◆ EXERCISE BRIEF:
The records that follow are to be given again exactly. Do not carry over any image.
━━━━━ SUPPLIED RECORDS
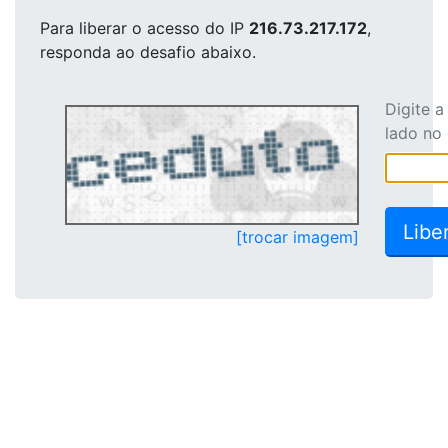
Para liberar o acesso
do IP
216.73.217.172
,
responda ao desafio abaixo.
Digite 
lado no
[trocar imagem]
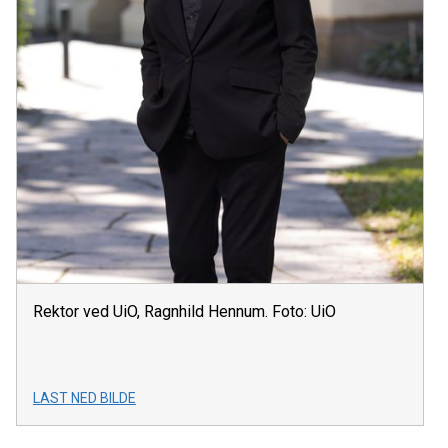
Rektor ved UiO, Ragnhild Hennum. Foto: UiO
LAST NED BILDE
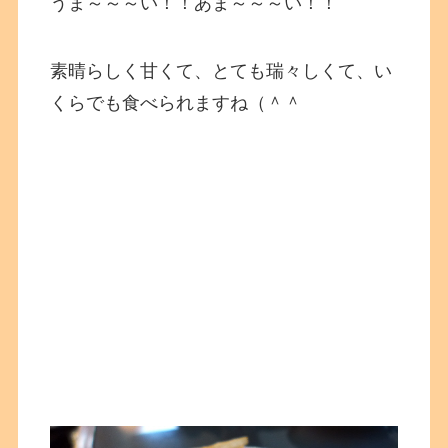
うま～～～い！！あま～～～い！！
素晴らしく甘くて、とても瑞々しくて、い
くらでも食べられますね（＾＾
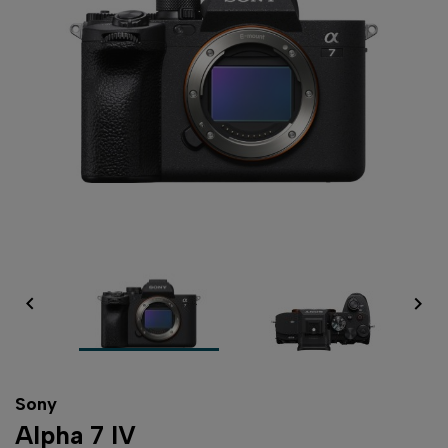


Sony
Alpha 7 IV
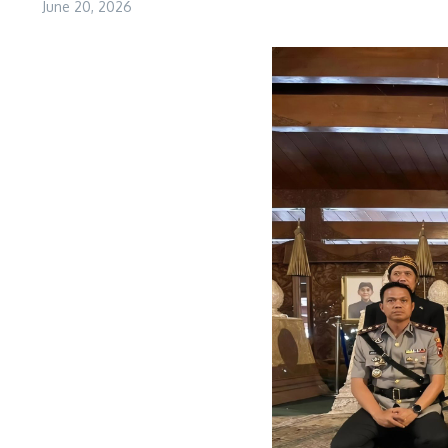
June 20, 2026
━━━━━━━━━━
◆ RESPONSE:
Para liberar o acesso
do IP
216.73.217.172
,
responda ao desafio abaixo.
Digite 
lado no
[trocar imagem]
Rektor ved UiO, Ragnhild Hennum. Foto: UiO
LAST NED BILDE
うま～～～い！！あま～～～い！！
素晴らしく甘くて、とても瑞々しくて、い
くらでも食べられますね（＾＾


Sony
Alpha 7 IV
June 20, 2026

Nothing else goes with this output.